The paintings of Dirk Salz lure the viewer closer to them with their unique aura. What is hidden beneath the translucent layers and the vibrating colour transitions, raises questions about art theory, visual perception and the viewer's very personal relationship to art.
Translucent colour surfaces layered on top of each other create an enigmatic depth in the works of Dirk Salz. If you move back and forth in front of them, draw nearer or step away, new elements are revealed while others become hidden again. The viewer is never granted a look at the whole picture and the question of the reality of the image always remains unanswered. The top layer of some of the works present a matte surface, which creates a feeling of blurriness that suggests that beneath the paintings surface lies another hidden composition. The colour fields become hazy and through the nebulous depth effect a strangely meditative feeling of vibration arises, in which one wants to lose oneself.
In other works, the final layer is highly glossy, even reflective. Again with this technique, the layered composition cannot be completely deciphered by the viewer, because the mirroring on the surface always reflects the surroundings as well as the viewer himself, as if one wants to look at the bottom of a lake and is prevented from doing so by the reflection of the water. This contrast between repelling glaze and absorbing depth creates a tension that is impossible to escape from. One would like to grasp all secrets from its depth, but is always thrown back on oneself by the reflection. These unavoidable reflections are an integral and essential part of Salz’ painting and belong to the work. The reality of 'actual' image inside the work is therefore constantly changing, deriving in a shift from a single and static reality into multiple or dynamic realities.

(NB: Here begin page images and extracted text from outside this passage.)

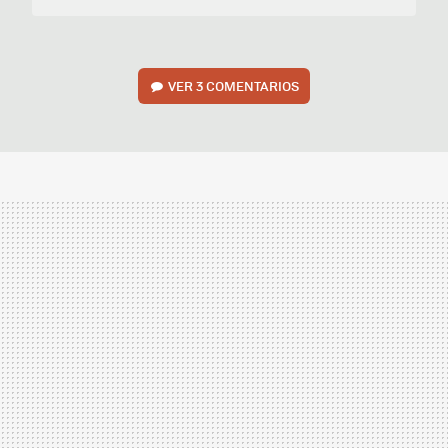
VER
3 COMENTARIOS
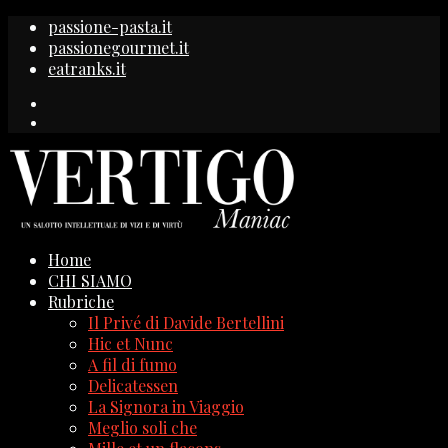
passione-pasta.it
passionegourmet.it
eatranks.it
Home
CHI SIAMO
Rubriche
Il Privé di Davide Bertellini
Hic et Nunc
A fil di fumo
Delicatessen
La Signora in Viaggio
Meglio soli che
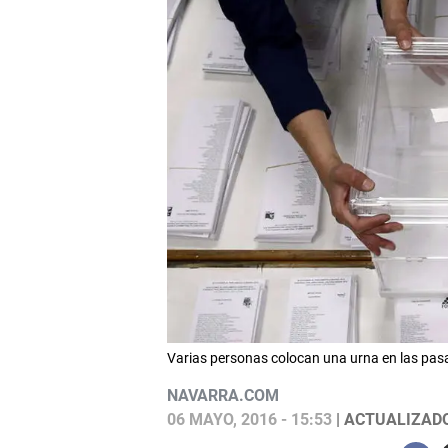
Varias personas colocan una urna en las pas
NAVARRA.COM
06 MAYO, 2016 - 15:53
| ACTUALIZADO:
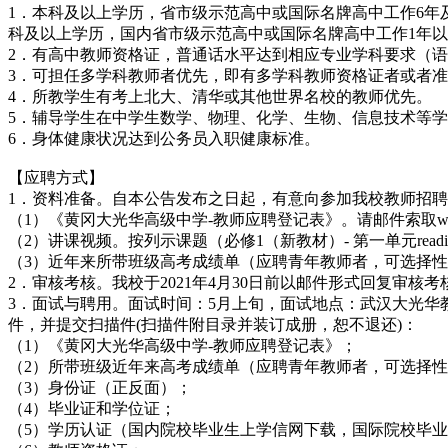
1．本科及以上学历，省市级示范高中或国际名牌高中工作6年及
科及以上学历，国内省市级示范高中或国际名牌高中工作1年以
2．有高中教师资格证，普通话水平达到相应专业学科要求（
3．可担任多学科教师者优先，即有多学科教师资格证者或者
4．所教学生有考上北大、清华或其他世界名校的教师优先。
5．辅导学生在中学生数学、物理、化学、生物、信息技术等学
6．身体健康状况达到公务员入职健康标准。
【应聘方式】
1．资料准备。自本公告发布之日起，有意向参加我校教师招
（1）《黄冈大光华高级中学-教师应聘登记表》。请邮件索取whdgh_
（2）讲课视频。按列示课题（必修1（新教材）- 第一单元readin
（3）近年来所带班级高考成绩单（应聘青年教师者，可选择
2．审核考核。我校于2021年4月30日前以邮件形式回复审
3．面试与聘用。面试时间：5月上旬，面试地点：武汉大光
件，并提交扫描件(扫描件附目录并装订成册，恕不退还)：
（1）《黄冈大光华高级中学-教师应聘登记表》；
（2）所带班级近年来高考成绩单（应聘青年教师者，可选择
（3）身份证（正反面）；
（4）毕业证和学位证；
（5）学历认证（国内院校毕业生上学信网下载，国际院校毕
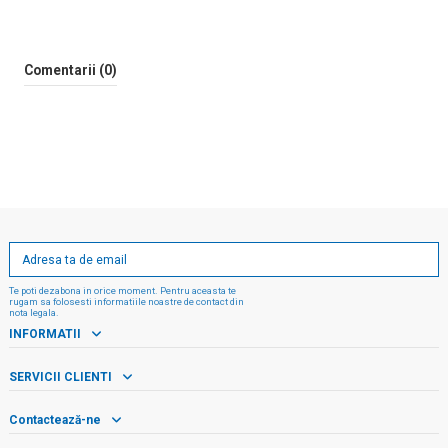
Comentarii (0)
Te poti dezabona in orice moment. Pentru aceasta te
rugam sa folosesti informatiile noastre de contact din
nota legala.
INFORMATII
SERVICII CLIENTI
Contactează-ne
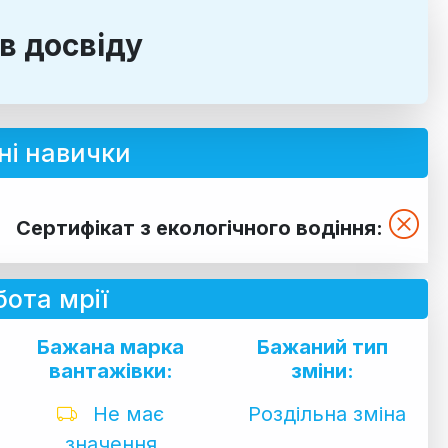
ів досвіду
ні навички
Сертифікат з екологічного водіння:
ота мрії
Бажана марка
Бажаний тип
вантажівки:
зміни:
Не має
Роздільна зміна
значення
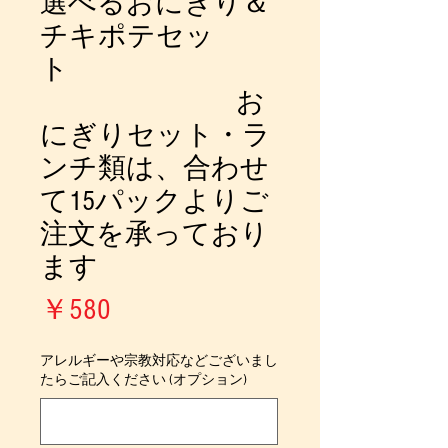
選べるおにぎり＆
チキポテセッ
ト
お
にぎりセット・ラ
ンチ類は、合わせ
て15パックよりご
注文を承っており
ます
価
￥580
格
アレルギーや宗教対応などございまし
たらご記入ください (オプション)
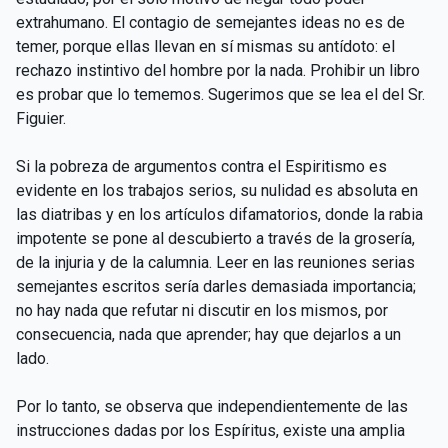
extrahumano. El contagio de semejantes ideas no es de
temer, porque ellas llevan en sí mismas su antídoto: el
rechazo instintivo del hombre por la nada. Prohibir un libro
es probar que lo tememos. Sugerimos que se lea el del Sr.
Figuier.
Si la pobreza de argumentos contra el Espiritismo es
evidente en los trabajos serios, su nulidad es absoluta en
las diatribas y en los artículos difamatorios, donde la rabia
impotente se pone al descubierto a través de la grosería,
de la injuria y de la calumnia. Leer en las reuniones serias
semejantes escritos sería darles demasiada importancia;
no hay nada que refutar ni discutir en los mismos, por
consecuencia, nada que aprender; hay que dejarlos a un
lado.
Por lo tanto, se observa que independientemente de las
instrucciones dadas por los Espíritus, existe una amplia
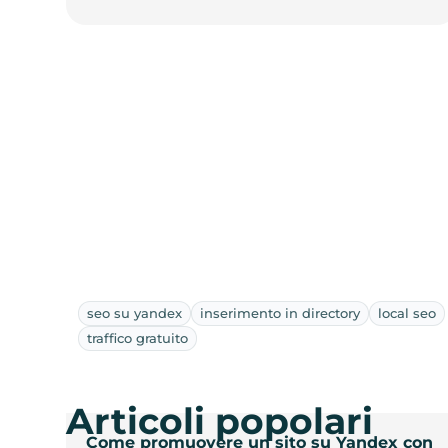
seo su yandex
inserimento in directory
local seo
traffico gratuito
Articoli popolari
Come promuovere un sito su Yandex con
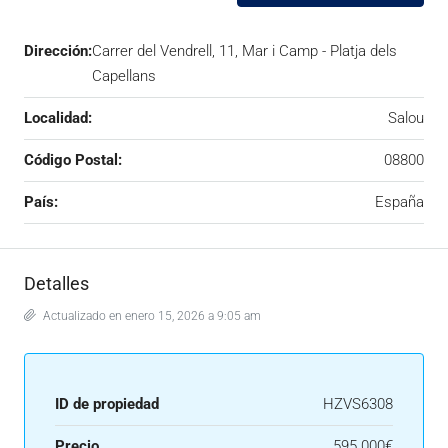
Dirección:
Carrer del Vendrell, 11, Mar i Camp - Platja dels
Capellans
Localidad:
Salou
Código Postal:
08800
País:
España
Detalles
Actualizado en enero 15, 2026 a 9:05 am
ID de propiedad
HZVS6308
Precio
595.000€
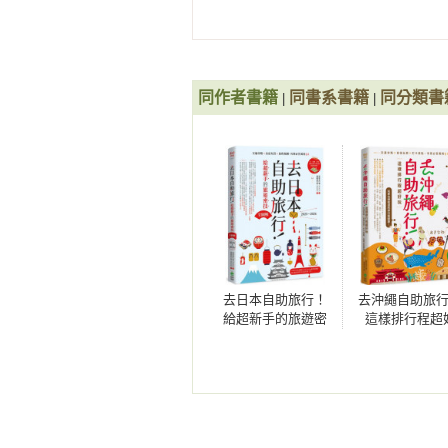
◆在關西的餐廳點餐

◆關西有什麼類型的餐廳？

燒肉店／美食小攤／拉麵店／和式料
◆關西有什麼美食和推薦餐廳？

同作者書籍
同書系書籍
同分類書
|
|
第六篇 購物

◆大阪：RIKURO老爺爺起司蛋
◆京都： 抹茶口味零食／生八橋／
◆奈良：まほろば大仏プリン本舗大
◆神戶：TORAKU 神戶布丁

◆和歌山：紀州梅零食

◆關西各地：藥妝

去日本自助旅行！
去沖繩自助旅
◆購物注意事項

給超新手的旅遊密
這樣排行程超
技全圖解：交通攻
玩：交通攻略X
第七篇 京阪神奈這樣玩

略X食宿玩買X旅程
玩買X打卡景點
規劃，有問必答萬
問必答萬用Q
◆京都

用QA 2025～2026
京都塔／京都鐵道博物館／清水寺
園／四条河原町／花見小路／錦市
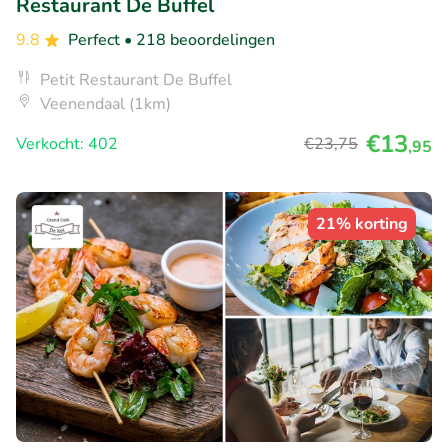
Restaurant De Buffel
9.8
Perfect
• 218 beoordelingen
Petit Restaurant De Buffel
Veenendaal (1km)
€13
Verkocht: 402
€23
,75
,95
21% korting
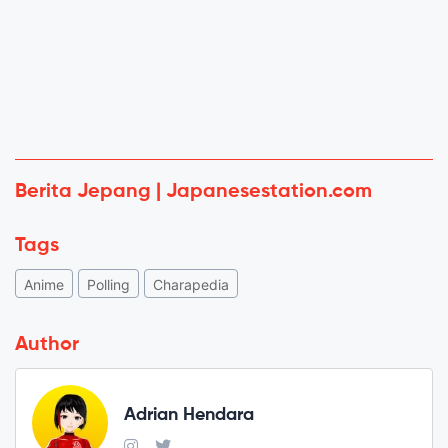
Berita Jepang | Japanesestation.com
Tags
Anime
Polling
Charapedia
Author
Adrian Hendara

The drawings of Dirk Salz present themselves as a separate group of works. Countless lines are repetitively lined up in parallel, under and next to each other. These lines are drawn sometimes closer and sometimes further apart, and show irregularities or gaps at varying intervals. Thus, each line is unique and differs minimally from its neighbours. If one's gaze wanders over the sequence of the pencil traces, the progressive change of the lines can be observed as a stroboscopic movement, making temporality perceptible.
Depth and surface, dynamics and statics, space and time - with these contrasts, Dirk Salz challenges the viewer's perception and lets them dive into a world that seems both familiar and yet so different.